Photo credit: Hoffman Nursery.
And guess what: a customer who’s more engaged with plants is also likely to shop for more.
While Lyle sells his clients on the idea of a smaller lawn for less maintenance, he does have to educate homeowners on how to care for their new plants.
Here’s an idea: Turn that learning curve into a reason to stay in touch with customers on a regular basis, such as with a monthly email offering landscape care checklists.
Balancing Upfront and Ongoing Costs
Lyle’s spin on reducing maintenance costs is a clever way to address the biggest hurdle to planting something other than turfgrass: the cost of installation.
Shannon says, “I say right up front one of the challenges I think IGCs have, especially if you want a true lawn-like look, is getting plants in quantities and sizes that are affordable.”
Her suggestion? Be ready to add liners to your product line-up. “Asking homeowners to put in finished sizes as a replacement for larger lawn areas [is] unrealistic for anyone except those with a huge budget.”
Upsides and Upsells
If we can think of a pandemic as having an upside, one positive might be the new appreciation homeowners have for their landscapes.
“Now everybody’s home,” Lyle says. “They’re starting to realize having a place to gather outdoors is key.” He likes hardscape for creating usable areas, but tells clients, “It doesn’t have to connect to grass because that’s static.” He prefers bringing life and movement to the yard with ornamental grasses and plants that attract butterflies.
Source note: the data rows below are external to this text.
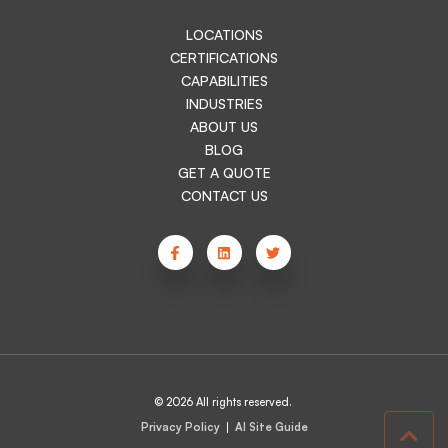
LOCATIONS
CERTIFICATIONS
CAPABILITIES
INDUSTRIES
ABOUT US
BLOG
GET A QUOTE
CONTACT US
© 2026 All rights reserved.
Privacy Policy
AI Site Guide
Once your customers create outdoor living spaces, outfitting that space is a chance to sell high-ticket items like outdoor kitchen equipment, firepits, furniture and lighting. For customers looking to get into edible gardening quickly, raised planting beds can be placed right over the lawn. That means raised bed kits, growing accessories, tools and watering necessity sales. The opportunities can be endless. GP
Helen Newling Lawson is a freelance writer and marketing consultant for the green industry. Follow her #Gardenspotting adventures on Instagram at @SpotOn_Gardens or email her at firstname.lastname@example.org.
So what plants should you sell customers looking for a lawn alternative? Shannon Currey from Hoffman Nursery advises asking the customer whether they’re going for function or looks.
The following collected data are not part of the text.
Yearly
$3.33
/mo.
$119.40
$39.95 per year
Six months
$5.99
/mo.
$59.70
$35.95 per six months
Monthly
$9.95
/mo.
“What do we mean when we say lawn alternative?” she asks, pointing out the difference between functional and aesthetic replacements. “All of these things are covering the ground. Is it just something low-growing, like a groundcover? Do you want it to look like a turf grass lawn? Those suggest different sets of plants.”
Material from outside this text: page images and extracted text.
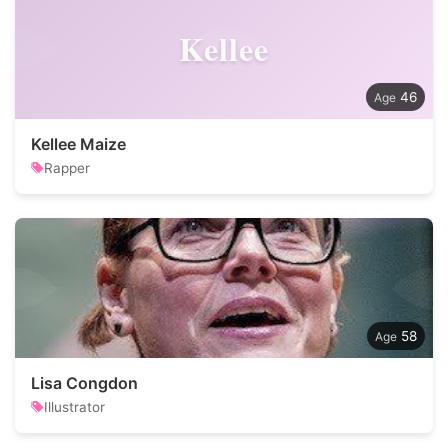
Kellee
46
Kellee Maize
Rapper
58
Lisa Congdon
Illustrator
Using Shannon’s approach of form following function, you might suggest these plants to fit different goals:
Withstand foot traffic:
Buffalo grass (Bouteloua dactyloides)—A rhizomatous turf grass alternative that spreads quickly to form a dense, mowable carpet. Needs full sun, but tolerates drought, heat and low fertility. Zones 4 to 8.
Habiturf—A native grass blend of buffalo grass, blue grama (Bouteloua gracilis) and curly mesquite (Hilaria belangeri) developed by the Wildflower Center for dry regions of Texas, Oklahoma, New Mexico and Arizona.
Sedges—Like the choices above, sedges like Carex pensylvanica can be mowed, albeit far less often than turf (a few times per year, max).
Clover/microclover—Instead of needing chemicals or fertilizers added, clover (Trifolium repens) fixes nitrogen in the soil. It also resists dog urine stains.
Ajuga—JC Raulston Arboretum recently experimented with creating a flowering lawn using low-growing, drought-tolerant plants that would knit together and tolerate light foot traffic, using bugleweed in combination with delosperma, phlox, thymes and viola.
Dwarf mondo grass—Atlanta-based Landscaper Lyle Collins has used this for multiple clients, but recommends 4-in. pots planted nearly side by side due to dwarf mondo’s slow-growing nature.